Blastocyst morphology after cryopreservation
Blastocyst is not the optimal stage for cryopreservation. It contains a large amount of liquid in the blastocoel, which must be eliminated before the embryo undergoes cooling. To achieve this, a high concentration of cryoprotectants must be used, despite that they can become toxic to an embryo after a longer exposure time. Vitrification is a cryopreservation method for surplus blastocysts. It seems that non-expanded blastocysts are a more optimal stage for vitrification than expanded blastocysts,since the former survive vitrification at higher rates. Nevertheless, the implantation abilities of devitrified early blastocysts or expanded blastocysts were comparable, but significantly lower when compared to fresh blastocysts.
Vitrification is a two-step technique. In the first step, the blastocyst must be exposed to an equilibration medium, which causes partial dehydration and decreasing in the blastocyst volume and its re-expansion after a couple of minutes. The second step must be performed in one minute. After putting the blastocyst into the vitrification medium, its blastocoel quickly looses liquid. Blastocysts are therefore vitrified in a collapsed stage. When it is warmed, its embryonic mass fills only 50% of the volume within zona pelucida (Pic. 9). By decreasing the concentration of cryoprotectants stepwise, the blastocyst should recover the volume of trophectoderm cells that they had before cryopreservation. The intracellular organelles must be redistributed forming polarized cells and a functional Na/K pump, responsible for filling the blastocoel with liquid. Two hours after warming, a blastocyst should partially or completely re-expand to the dimensions it had before vitrification. If the blastocyst survives, its ICM must be equally shaped and sized as before cryopreservation.

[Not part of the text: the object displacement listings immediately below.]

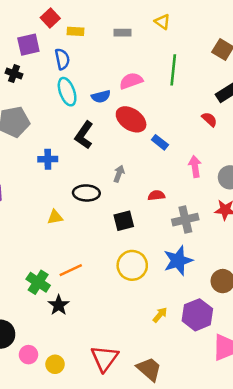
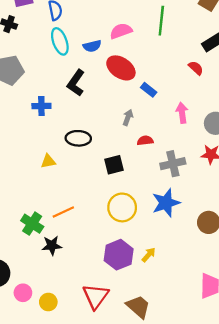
gray arrow: (119, 174) -> (128, 118), moved
black star: (59, 305) -> (52, 246), turned 30
purple hexagon: (197, 315) -> (119, 255), moved

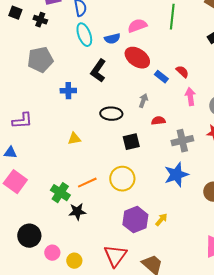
red semicircle: (196, 68) -> (182, 72), moved
black ellipse: (78, 138) -> (111, 114), moved
yellow circle: (122, 207) -> (122, 179), moved

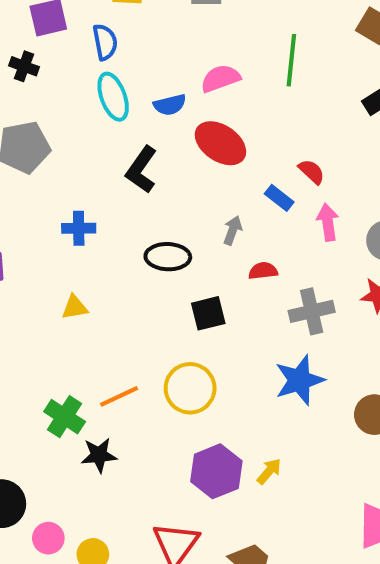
blue rectangle: (161, 77) -> (279, 198), moved
blue cross: (68, 91) -> (79, 228), moved
yellow triangle: (74, 139) -> (75, 307), moved

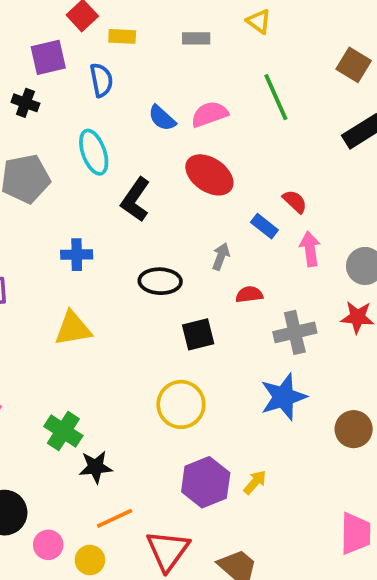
green line: (291, 60) -> (276, 97), turned -30
cyan ellipse: (113, 97) -> (94, 152), moved
blue semicircle: (170, 105) -> (162, 118), moved, turned 56
yellow triangle: (75, 307) -> (73, 329), size x1.5
orange line: (119, 396) -> (115, 518), moved

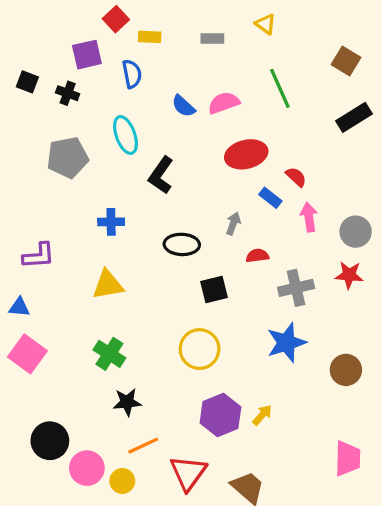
red ellipse: (209, 175) -> (246, 154), moved, turned -48
green cross: (63, 431) -> (109, 354), moved
pink circle: (48, 545) -> (87, 468), size x1.4

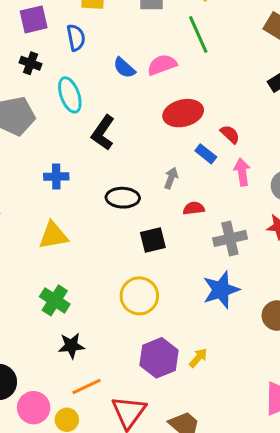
green line: (280, 88) -> (198, 35), moved
black cross: (68, 93) -> (31, 63), moved

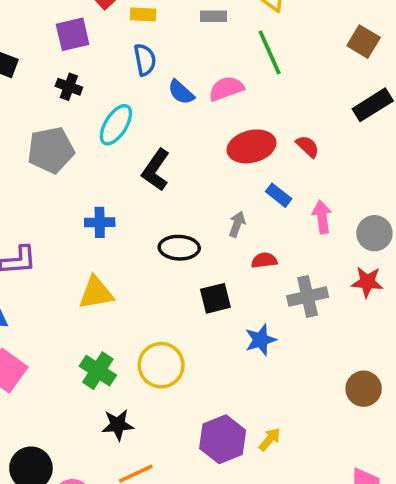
blue semicircle: (76, 38) -> (145, 60), moved
cyan ellipse: (70, 95) -> (116, 125), turned 52
red semicircle: (230, 134) -> (308, 146), moved
blue star: (221, 290) -> (261, 340), moved, size x0.7
yellow circle: (139, 296) -> (161, 365), moved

Live birth rates after vitrification of variously expanded blastocysts:
Meta analysis of studies comparing transfer outcomes of slowly frozen/thawed and vitrified/warmed embryos and blastocysts showed significantly better clinical results in the vitrification group. Vitrification is becoming an increasingly popular method of cryopreservation due to simplification of the procedure. It is evident that this method improved survival and implantation rates, especially in the blastocyst cryopreservation program. There are some technical details with great impact on blastocyst survival. First, expanded blastocysts are sometimes more difficult to equilibrate with cryoprotectant than other stage embryos, thus, exposure to equilibration solution should be modified from embryo to embryo depending on its expansion rate. However, all procedures are time limited due to possible toxic effects in cases of longer incubation of embryos in cryoprotectant. Secondly, faster rates of cooling and warming can be achieved by minimizing the volume of the cryoprotectant with which embryos are vitrified.